Work to complete: Each line of the records that includes "scene" should be found and copied.

──────── Extracted data

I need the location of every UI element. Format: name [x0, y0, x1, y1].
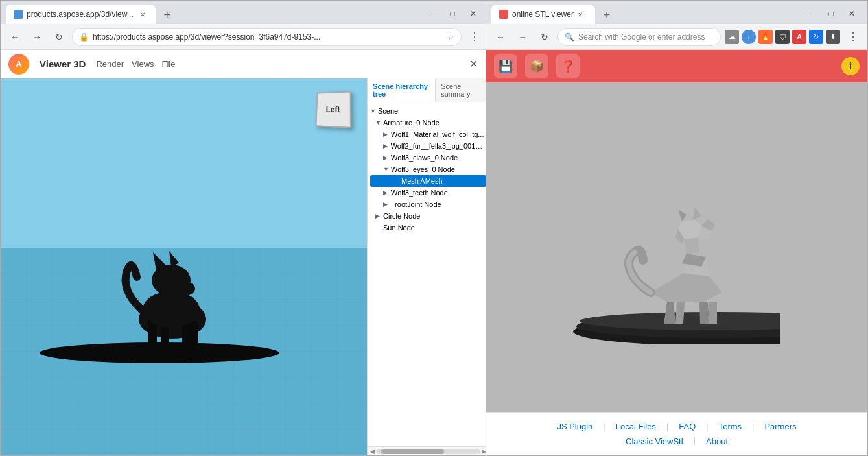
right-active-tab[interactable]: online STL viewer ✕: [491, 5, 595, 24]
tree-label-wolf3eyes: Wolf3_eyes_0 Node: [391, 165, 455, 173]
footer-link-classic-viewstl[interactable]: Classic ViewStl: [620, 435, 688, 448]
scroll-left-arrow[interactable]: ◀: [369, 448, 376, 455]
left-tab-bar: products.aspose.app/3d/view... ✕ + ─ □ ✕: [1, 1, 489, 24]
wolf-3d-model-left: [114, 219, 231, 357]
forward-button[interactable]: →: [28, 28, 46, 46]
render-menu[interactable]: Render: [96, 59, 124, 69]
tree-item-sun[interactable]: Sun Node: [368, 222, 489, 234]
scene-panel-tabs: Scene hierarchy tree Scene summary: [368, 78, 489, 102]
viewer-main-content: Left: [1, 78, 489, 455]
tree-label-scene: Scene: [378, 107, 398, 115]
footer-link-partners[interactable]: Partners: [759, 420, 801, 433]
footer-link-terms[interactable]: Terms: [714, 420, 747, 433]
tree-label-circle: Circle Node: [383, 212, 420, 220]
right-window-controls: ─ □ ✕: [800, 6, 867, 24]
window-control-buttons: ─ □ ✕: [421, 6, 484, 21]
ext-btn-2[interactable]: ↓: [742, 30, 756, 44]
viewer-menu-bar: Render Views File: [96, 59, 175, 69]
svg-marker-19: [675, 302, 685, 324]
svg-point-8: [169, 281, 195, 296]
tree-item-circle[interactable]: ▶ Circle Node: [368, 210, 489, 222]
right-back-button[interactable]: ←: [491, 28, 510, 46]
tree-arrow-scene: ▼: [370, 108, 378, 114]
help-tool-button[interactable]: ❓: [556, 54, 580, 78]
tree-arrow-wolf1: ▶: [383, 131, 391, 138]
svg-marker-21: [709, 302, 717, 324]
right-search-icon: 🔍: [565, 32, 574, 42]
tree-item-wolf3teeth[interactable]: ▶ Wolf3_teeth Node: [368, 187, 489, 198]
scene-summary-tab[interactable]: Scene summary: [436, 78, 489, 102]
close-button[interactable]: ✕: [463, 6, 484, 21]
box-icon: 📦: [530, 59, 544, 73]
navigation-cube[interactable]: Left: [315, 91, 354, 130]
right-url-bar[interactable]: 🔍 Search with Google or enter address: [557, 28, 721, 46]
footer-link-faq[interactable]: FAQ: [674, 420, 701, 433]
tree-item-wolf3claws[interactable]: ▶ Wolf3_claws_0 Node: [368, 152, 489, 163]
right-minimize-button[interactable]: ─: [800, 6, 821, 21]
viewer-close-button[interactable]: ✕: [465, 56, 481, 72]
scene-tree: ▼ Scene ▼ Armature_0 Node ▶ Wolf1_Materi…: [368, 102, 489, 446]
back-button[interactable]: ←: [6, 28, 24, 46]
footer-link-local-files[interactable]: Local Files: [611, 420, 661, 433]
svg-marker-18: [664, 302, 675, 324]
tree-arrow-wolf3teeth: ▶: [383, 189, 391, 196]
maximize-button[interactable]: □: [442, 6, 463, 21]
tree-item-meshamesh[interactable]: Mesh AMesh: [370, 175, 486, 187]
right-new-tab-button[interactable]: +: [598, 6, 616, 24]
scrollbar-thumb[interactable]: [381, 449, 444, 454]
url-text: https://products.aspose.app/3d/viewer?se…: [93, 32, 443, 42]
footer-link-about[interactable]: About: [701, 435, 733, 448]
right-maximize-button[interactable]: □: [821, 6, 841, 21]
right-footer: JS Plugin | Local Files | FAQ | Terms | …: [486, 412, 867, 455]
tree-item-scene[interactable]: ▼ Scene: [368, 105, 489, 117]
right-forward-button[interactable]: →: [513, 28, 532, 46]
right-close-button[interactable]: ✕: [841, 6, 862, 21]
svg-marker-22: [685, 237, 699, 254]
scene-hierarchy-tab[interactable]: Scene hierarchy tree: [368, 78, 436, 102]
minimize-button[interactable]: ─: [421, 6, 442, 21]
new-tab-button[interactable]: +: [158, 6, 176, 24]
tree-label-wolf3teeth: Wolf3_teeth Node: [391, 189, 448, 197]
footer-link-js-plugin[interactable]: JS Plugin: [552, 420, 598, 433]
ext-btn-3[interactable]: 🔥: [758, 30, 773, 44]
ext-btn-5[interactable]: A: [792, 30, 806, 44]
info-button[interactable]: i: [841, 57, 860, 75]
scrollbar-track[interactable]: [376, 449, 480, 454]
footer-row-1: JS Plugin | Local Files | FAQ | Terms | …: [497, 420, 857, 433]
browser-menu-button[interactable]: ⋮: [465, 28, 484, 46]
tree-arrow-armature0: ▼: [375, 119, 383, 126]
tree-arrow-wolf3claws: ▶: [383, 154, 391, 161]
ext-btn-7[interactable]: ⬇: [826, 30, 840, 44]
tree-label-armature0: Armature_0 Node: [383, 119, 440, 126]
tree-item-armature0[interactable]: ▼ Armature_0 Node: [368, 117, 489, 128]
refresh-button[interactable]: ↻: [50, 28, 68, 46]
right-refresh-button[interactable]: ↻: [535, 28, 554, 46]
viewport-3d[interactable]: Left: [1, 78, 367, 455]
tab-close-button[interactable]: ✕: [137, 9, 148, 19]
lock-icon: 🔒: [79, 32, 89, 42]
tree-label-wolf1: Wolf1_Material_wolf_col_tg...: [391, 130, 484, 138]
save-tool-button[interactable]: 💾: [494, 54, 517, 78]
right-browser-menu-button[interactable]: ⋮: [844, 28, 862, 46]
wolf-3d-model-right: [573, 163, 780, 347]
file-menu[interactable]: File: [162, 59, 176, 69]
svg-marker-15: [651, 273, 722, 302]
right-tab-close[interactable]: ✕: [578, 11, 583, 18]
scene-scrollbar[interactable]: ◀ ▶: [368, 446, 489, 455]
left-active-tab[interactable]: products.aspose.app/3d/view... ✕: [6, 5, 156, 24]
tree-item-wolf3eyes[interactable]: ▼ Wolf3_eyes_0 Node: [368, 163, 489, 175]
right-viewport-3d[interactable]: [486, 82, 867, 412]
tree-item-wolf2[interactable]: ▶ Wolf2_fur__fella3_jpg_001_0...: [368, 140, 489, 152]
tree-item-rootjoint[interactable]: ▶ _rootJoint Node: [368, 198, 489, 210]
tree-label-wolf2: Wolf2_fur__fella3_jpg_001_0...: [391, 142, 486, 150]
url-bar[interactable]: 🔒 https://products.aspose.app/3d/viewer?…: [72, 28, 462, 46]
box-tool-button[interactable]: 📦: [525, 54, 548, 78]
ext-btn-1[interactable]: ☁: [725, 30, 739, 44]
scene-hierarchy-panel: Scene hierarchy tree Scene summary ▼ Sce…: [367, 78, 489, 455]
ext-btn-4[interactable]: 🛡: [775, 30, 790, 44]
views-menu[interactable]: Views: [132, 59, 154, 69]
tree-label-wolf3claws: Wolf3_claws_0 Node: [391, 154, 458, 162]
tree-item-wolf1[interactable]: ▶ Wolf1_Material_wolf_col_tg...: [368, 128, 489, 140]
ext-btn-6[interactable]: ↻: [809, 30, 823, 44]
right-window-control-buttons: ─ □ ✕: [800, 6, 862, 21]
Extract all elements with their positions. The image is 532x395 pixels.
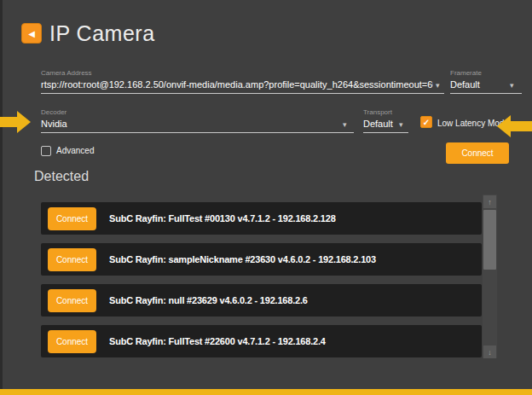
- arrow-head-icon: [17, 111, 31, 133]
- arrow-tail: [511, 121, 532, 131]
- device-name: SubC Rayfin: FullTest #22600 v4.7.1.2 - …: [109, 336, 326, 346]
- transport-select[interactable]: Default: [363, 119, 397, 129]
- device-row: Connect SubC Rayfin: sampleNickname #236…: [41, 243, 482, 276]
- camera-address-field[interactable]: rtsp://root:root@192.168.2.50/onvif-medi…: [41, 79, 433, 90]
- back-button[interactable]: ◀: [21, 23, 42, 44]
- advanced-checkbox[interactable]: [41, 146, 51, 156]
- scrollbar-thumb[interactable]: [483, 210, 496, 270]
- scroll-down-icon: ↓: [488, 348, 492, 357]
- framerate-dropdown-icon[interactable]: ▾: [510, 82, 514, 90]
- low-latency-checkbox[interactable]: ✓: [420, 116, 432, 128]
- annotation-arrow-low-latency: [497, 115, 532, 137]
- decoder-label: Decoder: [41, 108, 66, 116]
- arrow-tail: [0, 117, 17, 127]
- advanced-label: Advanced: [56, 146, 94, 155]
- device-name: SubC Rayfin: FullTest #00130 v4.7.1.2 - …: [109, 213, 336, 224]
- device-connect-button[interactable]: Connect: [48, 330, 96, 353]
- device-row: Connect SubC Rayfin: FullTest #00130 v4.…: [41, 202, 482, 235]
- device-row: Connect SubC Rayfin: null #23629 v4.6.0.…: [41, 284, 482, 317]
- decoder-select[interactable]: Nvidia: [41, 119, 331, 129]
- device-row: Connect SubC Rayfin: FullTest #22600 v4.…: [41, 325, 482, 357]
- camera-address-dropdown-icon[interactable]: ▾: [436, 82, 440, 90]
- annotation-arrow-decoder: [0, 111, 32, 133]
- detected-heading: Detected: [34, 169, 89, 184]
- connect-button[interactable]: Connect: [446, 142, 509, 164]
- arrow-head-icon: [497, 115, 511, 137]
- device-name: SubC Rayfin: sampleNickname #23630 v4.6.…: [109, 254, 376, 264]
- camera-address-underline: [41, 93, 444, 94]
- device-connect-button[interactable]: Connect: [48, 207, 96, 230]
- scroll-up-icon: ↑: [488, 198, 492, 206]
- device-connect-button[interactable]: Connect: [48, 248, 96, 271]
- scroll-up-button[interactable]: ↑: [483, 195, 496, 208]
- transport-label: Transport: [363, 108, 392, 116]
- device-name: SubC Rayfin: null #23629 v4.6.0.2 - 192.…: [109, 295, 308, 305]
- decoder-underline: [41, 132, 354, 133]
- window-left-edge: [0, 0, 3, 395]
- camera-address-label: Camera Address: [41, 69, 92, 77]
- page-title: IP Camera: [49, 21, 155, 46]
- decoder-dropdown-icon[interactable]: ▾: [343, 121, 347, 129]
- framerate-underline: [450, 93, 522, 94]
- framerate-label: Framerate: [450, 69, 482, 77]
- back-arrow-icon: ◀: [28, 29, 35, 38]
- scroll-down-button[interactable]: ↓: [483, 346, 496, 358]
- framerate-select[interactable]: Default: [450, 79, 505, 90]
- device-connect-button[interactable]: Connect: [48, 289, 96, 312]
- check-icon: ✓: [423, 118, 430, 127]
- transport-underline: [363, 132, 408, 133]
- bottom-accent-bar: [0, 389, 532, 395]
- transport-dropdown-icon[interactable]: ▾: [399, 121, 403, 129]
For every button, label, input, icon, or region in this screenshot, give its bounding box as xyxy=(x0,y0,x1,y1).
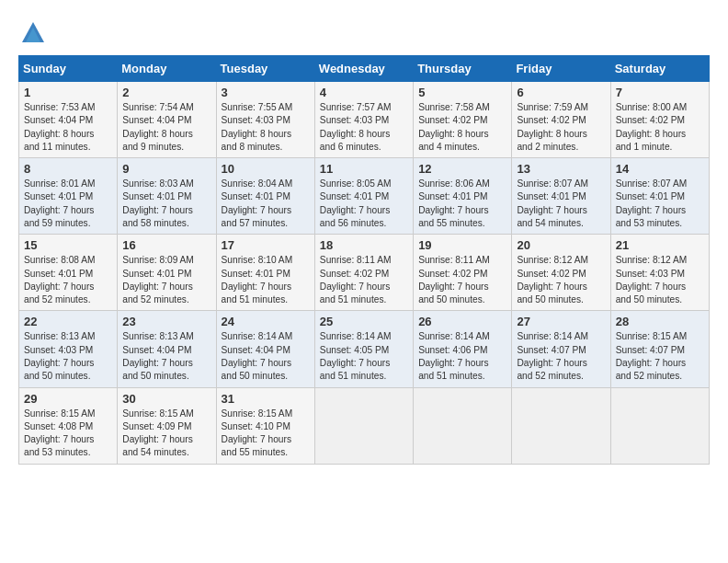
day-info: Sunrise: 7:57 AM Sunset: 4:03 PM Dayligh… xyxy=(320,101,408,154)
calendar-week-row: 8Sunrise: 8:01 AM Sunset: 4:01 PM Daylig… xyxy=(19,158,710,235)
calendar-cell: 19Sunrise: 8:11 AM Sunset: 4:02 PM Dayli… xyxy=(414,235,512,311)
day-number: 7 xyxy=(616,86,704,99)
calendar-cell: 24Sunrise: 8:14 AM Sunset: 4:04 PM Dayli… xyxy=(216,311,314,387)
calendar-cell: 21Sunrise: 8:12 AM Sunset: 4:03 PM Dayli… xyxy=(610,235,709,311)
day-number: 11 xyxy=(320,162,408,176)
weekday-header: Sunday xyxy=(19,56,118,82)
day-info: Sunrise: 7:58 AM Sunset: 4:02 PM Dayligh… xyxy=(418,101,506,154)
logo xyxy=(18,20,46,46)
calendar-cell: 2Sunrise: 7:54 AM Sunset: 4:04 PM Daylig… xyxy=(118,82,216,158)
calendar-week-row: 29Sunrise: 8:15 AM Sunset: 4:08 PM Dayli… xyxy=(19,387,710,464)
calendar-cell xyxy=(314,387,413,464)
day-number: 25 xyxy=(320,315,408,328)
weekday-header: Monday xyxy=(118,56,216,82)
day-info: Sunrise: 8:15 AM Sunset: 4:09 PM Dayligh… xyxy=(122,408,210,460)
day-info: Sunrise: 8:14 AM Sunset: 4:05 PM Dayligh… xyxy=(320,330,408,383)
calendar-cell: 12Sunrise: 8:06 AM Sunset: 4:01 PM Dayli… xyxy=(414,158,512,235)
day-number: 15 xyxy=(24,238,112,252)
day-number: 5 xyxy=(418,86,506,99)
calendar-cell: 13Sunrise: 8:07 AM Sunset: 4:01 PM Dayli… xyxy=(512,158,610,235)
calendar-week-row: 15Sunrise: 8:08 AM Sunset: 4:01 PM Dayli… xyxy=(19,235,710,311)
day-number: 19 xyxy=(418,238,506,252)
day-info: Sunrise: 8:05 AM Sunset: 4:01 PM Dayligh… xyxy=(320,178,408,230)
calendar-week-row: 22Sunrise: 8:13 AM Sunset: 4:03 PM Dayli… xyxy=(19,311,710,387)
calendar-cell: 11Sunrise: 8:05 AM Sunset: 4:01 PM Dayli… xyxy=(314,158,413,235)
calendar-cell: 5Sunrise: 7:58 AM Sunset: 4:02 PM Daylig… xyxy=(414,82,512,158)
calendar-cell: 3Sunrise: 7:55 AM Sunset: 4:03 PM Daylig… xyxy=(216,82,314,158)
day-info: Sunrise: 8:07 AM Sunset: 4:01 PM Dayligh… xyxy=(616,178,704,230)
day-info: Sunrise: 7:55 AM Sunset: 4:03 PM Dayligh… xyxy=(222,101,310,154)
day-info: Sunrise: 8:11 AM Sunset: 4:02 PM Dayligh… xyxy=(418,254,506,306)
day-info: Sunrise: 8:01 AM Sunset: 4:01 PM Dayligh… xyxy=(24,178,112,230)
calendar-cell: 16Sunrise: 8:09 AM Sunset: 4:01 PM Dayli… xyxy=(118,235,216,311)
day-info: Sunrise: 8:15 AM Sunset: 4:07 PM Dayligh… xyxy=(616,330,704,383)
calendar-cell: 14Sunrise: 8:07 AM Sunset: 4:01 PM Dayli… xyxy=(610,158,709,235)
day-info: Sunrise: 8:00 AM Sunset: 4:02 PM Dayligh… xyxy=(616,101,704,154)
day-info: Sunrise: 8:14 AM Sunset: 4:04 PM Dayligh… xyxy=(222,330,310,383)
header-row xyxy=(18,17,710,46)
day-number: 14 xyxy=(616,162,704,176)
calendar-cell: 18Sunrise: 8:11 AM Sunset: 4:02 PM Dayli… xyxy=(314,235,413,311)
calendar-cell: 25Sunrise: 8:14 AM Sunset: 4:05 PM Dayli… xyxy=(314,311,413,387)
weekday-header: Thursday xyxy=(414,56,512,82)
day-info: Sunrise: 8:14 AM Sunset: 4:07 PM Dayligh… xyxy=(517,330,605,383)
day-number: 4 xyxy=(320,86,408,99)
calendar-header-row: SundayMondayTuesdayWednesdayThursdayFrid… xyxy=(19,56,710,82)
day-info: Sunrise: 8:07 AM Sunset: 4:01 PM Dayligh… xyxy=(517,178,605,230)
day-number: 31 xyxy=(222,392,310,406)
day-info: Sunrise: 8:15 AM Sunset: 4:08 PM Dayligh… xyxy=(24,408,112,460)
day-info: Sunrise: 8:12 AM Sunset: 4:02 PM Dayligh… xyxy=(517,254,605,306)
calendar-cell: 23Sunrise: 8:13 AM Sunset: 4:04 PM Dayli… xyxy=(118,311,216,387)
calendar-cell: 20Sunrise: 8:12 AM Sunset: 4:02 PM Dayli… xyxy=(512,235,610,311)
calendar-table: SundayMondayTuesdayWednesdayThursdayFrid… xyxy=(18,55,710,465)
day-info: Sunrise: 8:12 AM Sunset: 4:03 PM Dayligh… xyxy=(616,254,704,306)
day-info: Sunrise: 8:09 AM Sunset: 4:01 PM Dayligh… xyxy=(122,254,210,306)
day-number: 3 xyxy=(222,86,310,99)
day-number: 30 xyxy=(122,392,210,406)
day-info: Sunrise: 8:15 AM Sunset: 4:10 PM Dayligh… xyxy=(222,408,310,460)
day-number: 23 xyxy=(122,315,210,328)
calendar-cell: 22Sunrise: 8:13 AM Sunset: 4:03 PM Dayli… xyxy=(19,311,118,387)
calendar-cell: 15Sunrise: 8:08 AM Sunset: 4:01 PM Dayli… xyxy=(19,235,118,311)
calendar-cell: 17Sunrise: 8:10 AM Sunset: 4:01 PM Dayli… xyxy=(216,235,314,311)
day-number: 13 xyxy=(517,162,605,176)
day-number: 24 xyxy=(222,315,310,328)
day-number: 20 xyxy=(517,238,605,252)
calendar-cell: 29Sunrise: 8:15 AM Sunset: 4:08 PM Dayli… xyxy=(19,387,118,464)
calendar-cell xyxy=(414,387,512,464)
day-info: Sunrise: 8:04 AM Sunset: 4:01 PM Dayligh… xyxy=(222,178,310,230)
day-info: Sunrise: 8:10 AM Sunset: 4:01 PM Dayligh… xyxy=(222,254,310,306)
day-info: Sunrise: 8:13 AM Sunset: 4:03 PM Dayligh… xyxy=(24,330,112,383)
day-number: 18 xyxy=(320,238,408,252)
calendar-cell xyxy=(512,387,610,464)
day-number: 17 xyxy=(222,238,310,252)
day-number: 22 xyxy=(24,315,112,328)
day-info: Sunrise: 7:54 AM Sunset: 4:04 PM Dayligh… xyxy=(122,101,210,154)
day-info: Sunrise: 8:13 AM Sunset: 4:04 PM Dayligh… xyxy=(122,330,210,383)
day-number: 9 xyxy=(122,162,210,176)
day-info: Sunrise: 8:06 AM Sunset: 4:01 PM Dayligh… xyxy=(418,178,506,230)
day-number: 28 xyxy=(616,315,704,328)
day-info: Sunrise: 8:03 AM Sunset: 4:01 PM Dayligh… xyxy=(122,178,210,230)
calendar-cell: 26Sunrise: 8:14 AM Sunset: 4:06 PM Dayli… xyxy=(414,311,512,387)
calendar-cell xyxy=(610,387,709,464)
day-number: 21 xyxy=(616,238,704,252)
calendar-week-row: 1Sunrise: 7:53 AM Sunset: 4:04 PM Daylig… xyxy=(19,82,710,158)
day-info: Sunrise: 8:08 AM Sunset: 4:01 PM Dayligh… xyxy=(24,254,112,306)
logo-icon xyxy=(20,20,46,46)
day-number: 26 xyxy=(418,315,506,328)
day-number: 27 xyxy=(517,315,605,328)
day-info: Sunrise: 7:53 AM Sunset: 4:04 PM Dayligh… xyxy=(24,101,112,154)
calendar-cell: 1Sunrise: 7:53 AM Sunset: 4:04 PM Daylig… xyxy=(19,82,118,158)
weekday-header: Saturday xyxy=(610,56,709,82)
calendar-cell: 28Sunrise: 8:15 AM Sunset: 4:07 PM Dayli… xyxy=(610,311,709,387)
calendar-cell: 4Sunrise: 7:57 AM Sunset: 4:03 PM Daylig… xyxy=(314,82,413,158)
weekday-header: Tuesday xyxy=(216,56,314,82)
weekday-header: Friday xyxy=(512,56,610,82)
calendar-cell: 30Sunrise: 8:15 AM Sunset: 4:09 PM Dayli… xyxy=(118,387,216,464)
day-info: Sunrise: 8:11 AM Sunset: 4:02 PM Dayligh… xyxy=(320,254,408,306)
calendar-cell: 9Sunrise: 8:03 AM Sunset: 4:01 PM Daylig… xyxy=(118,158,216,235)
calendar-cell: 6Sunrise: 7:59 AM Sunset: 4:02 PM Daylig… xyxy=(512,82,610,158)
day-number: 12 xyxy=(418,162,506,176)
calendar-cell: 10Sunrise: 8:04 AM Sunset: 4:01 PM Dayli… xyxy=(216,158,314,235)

────────────────

Task response:
scene-panel-tabs: Scene hierarchy tree Scene summary: [368, 78, 489, 102]
tree-label-scene: Scene: [378, 107, 398, 115]
tree-arrow-scene: ▼: [370, 108, 378, 114]
scene-summary-tab[interactable]: Scene summary: [436, 78, 489, 102]
scene-tree: ▼ Scene ▼ Armature_0 Node ▶ Wolf1_Materi…: [368, 102, 489, 446]
tree-item-scene[interactable]: ▼ Scene: [368, 105, 489, 117]
scene-hierarchy-tab[interactable]: Scene hierarchy tree: [368, 78, 436, 102]
scene-scrollbar[interactable]: ◀ ▶: [368, 446, 489, 455]
scene-hierarchy-panel: Scene hierarchy tree Scene summary ▼ Sce…: [367, 78, 489, 455]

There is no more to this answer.